All on trn1.2xlarge, neuronxcc 2.24.5133, warm NEFF cache, v0.4.3-measured under real NKI dispatch.

Per-call kernel timings:

Op	Shape	Warm
NKI GEMM	1024 × 1024 × 1024	2.3 ms
NKI TRSM (DF-MP2)	2048 × 512	35.82 ms

Fused MP2 energy kernel (end-to-end energy step):

Shape	Torch reduction	Fused kernel	Speedup
medium (nbasis=512, nocc=64, nvir=448)	8.03 s	5.43 s	1.48×
large (nbasis=768, nocc=96, nvir=672)	44.57 s	30.27 s	1.47×

Cross-platform DF-MP2 medium end-to-end:

Platform	Warm wall	TFLOPS
trn1.2xlarge	9.91 s	0.28
A10G g5.xlarge	0.266 s	10.3

A10G is 37× faster at the medium bench; the cost story shifts only at scales where memory bandwidth and multi-chip topology matter more than single-GPU throughput.

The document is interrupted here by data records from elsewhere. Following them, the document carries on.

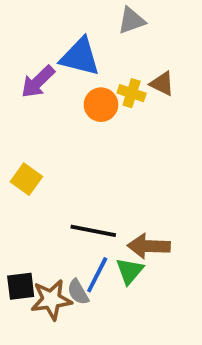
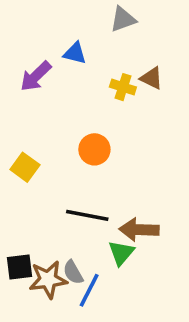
blue triangle: (80, 57) -> (75, 53), size x0.6
orange circle: (101, 105) -> (94, 149), moved
blue line: (97, 275) -> (89, 290), moved

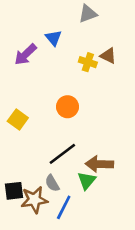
blue triangle: (75, 53) -> (53, 38), turned 36
black line: (87, 215) -> (62, 154), turned -48
gray semicircle: (73, 272) -> (52, 183), moved

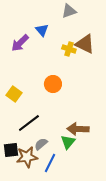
brown triangle: (108, 56) -> (85, 44), size x1.5
black line: (62, 154) -> (29, 123), moved
gray semicircle: (52, 183) -> (41, 144), turned 80

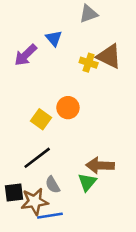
yellow square: (14, 94) -> (41, 119), moved
gray semicircle: (41, 144) -> (53, 185), turned -80
blue line: (50, 163) -> (50, 216), moved, turned 54

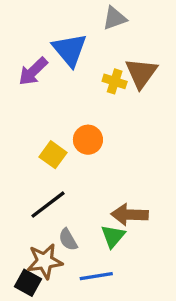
blue triangle: (54, 38) -> (70, 50), size x1.6
brown triangle: (109, 56) -> (141, 73), turned 40
black square: (14, 192) -> (28, 283), moved, turned 36
blue line: (50, 216) -> (96, 276), moved

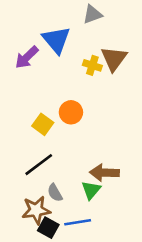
black square: (28, 283) -> (48, 228), moved

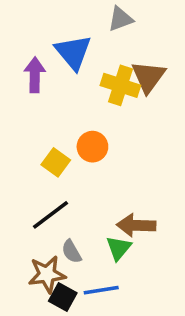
purple arrow: (27, 57) -> (35, 75), turned 135
yellow cross: (92, 65) -> (120, 85), size x1.5

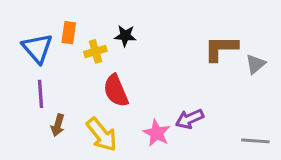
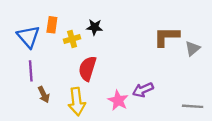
red semicircle: (116, 91) -> (87, 69), turned 40
brown arrow: (58, 125) -> (44, 95), turned -42
yellow arrow: (102, 135) -> (77, 102), turned 32

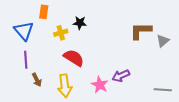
orange rectangle: (52, 25) -> (44, 12), moved
red semicircle: (87, 69) -> (74, 58), turned 105

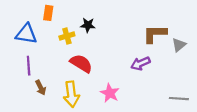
blue triangle: (24, 31) -> (26, 34), turned -40
purple arrow: (121, 76) -> (140, 63), moved

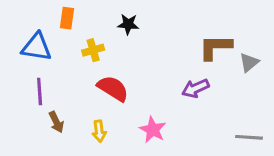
black star: (88, 25) -> (128, 24), moved
yellow arrow: (71, 94) -> (99, 131), size x0.6

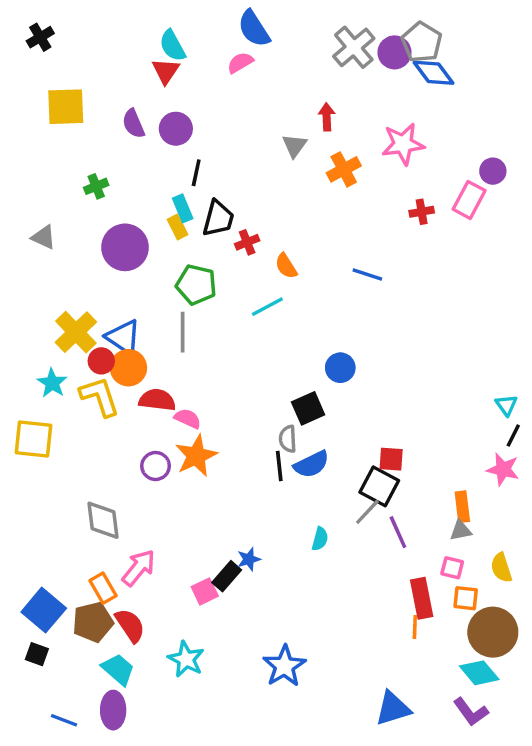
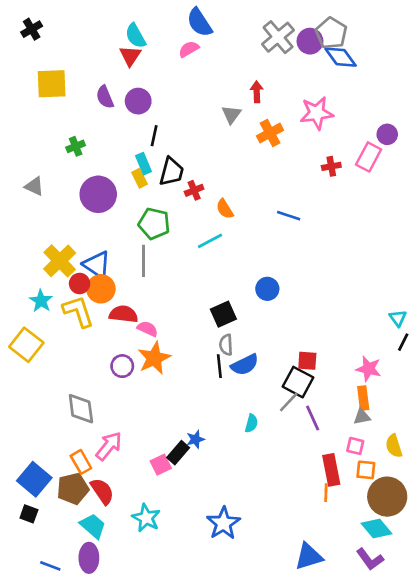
black square: (308, 408) -> (223, 314), moved
yellow square: (33, 439) -> (26, 345), turned 32
pink star: (503, 469) -> (369, 369), moved

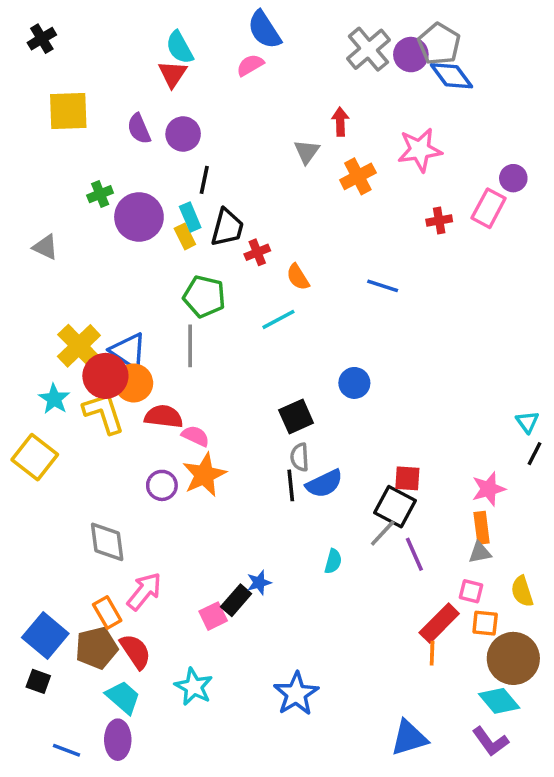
purple circle: (98, 194) -> (139, 217), moved
red circle: (80, 284) -> (105, 376), size x1.6
pink star: (369, 369) -> (489, 489), turned -30
red rectangle: (331, 470) -> (439, 623), turned 56

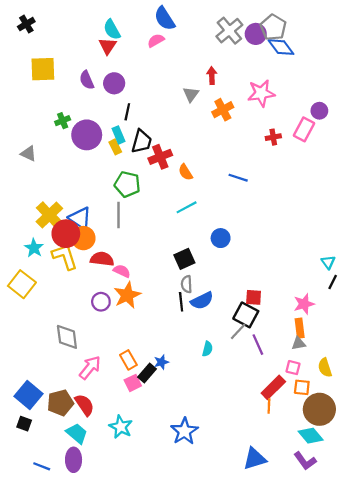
red cross: (257, 252) -> (160, 157), size x1.5
cyan line: (278, 319) -> (187, 207), moved
orange rectangle: (107, 613) -> (128, 360), moved

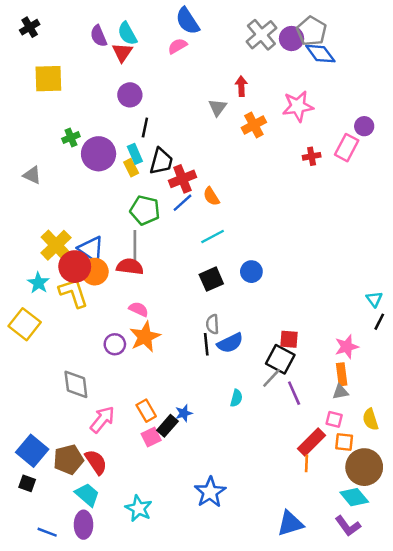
purple semicircle: (87, 80) -> (99, 36), moved
blue line: (238, 178) -> (182, 203), moved, turned -60
red semicircle: (102, 259) -> (130, 267), moved
black square: (184, 259) -> (211, 279), moved
cyan star: (121, 427) -> (139, 508), moved

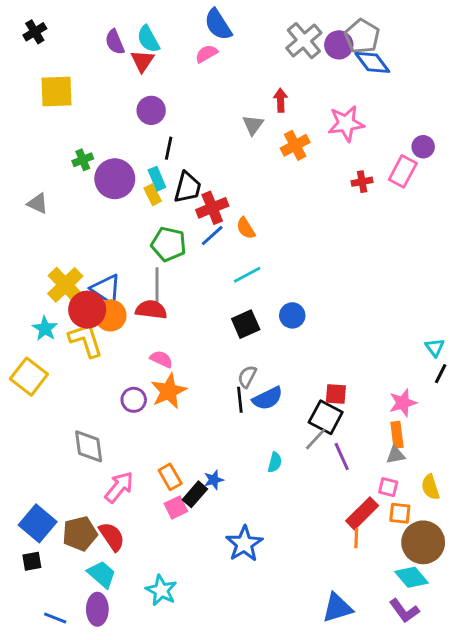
gray semicircle: (213, 324) -> (247, 377), turned 30
black square: (27, 483) -> (32, 561), turned -30
blue star: (210, 492) -> (244, 544), moved

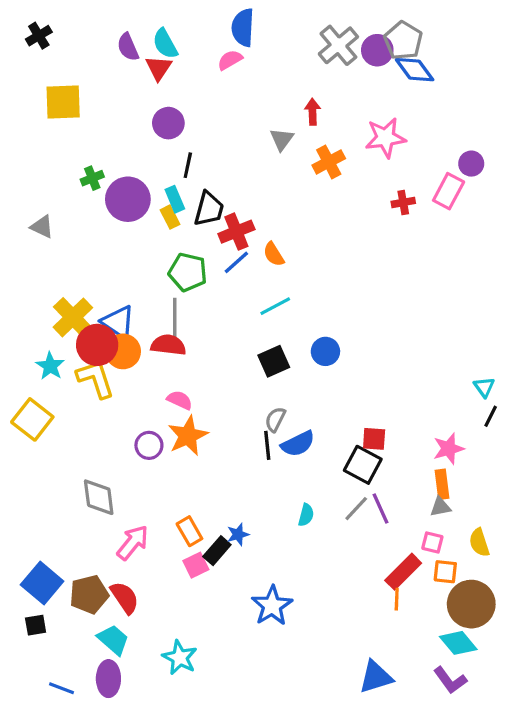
blue semicircle: (218, 25) -> (243, 28), turned 36
gray line: (316, 439) -> (356, 509), moved

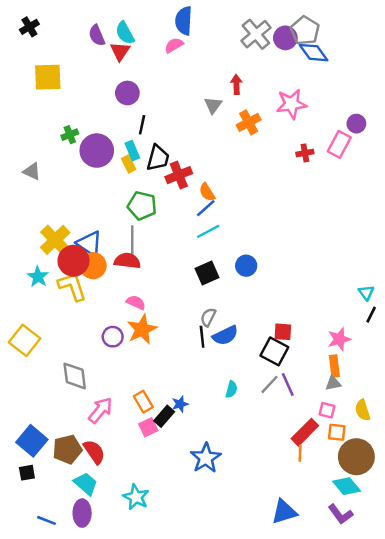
blue line: (236, 262) -> (206, 208), moved
yellow square: (32, 419) -> (24, 340), moved

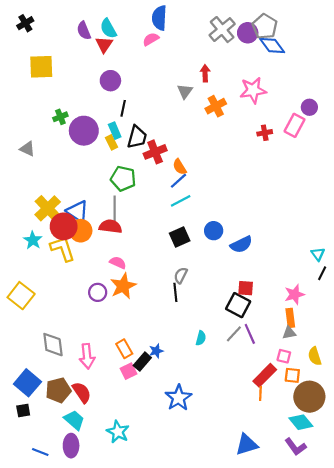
blue semicircle: (225, 335) -> (241, 245), moved
gray diamond: (75, 376) -> (53, 345), moved
pink arrow: (100, 410) -> (87, 356), turned 135

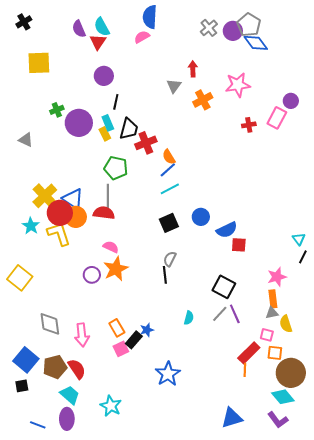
gray cross: (222, 30) -> (209, 28), size x0.7
red square: (246, 288) -> (239, 245), moved
yellow semicircle: (315, 356) -> (286, 324), moved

Chemistry validation (via test_df_mp2_pyscf.py): H₂O/STO-3G matches PySCF's mp.dfmp2.DFMP2 to 1 µHa (1×10⁻⁶ Ha). H₂O/cc-pVDZ, CH₄/cc-pVDZ, and NH₃/cc-pVDZ match to 10 µHa (1×10⁻⁵ Ha). These tolerances come from FP32 accumulation in the Tensor Engine against PySCF's FP64 reference. For closed- shell correlation energies in the ~10⁻¹ to 10⁻⁰ Ha range, 10⁻⁵ Ha relative error sits comfortably above chemical-accuracy thresholds (~1 mHa ≈ 2.6 kJ/mol).

What's next¶

#35 — cross-pair batching. The remaining perf hypothesis for the 1.48× gap: batching K pair partials in SBUF before one HBM store relaxes the per-pair synchronization fence. Phase 3 perf work.
#26 — NKI GEMM tile-shape autotuner. Phase 3. Plan-time tile selection feeds the NEFF cache key; measured-best tile per shape replaces the current fixed (128, 128, 512).
Phase 2 — double-double FP64 GEMM. Emulated FP64 via two FP32 values. Opens the door to workloads where 10⁻⁵ Ha relative error is not enough.
Phase 4 — tensor-parallel GEMM across NeuronCores. trn1.32xlarge has 16 chips; sharding a DF-MP2 chunk across them is the next architectural exercise.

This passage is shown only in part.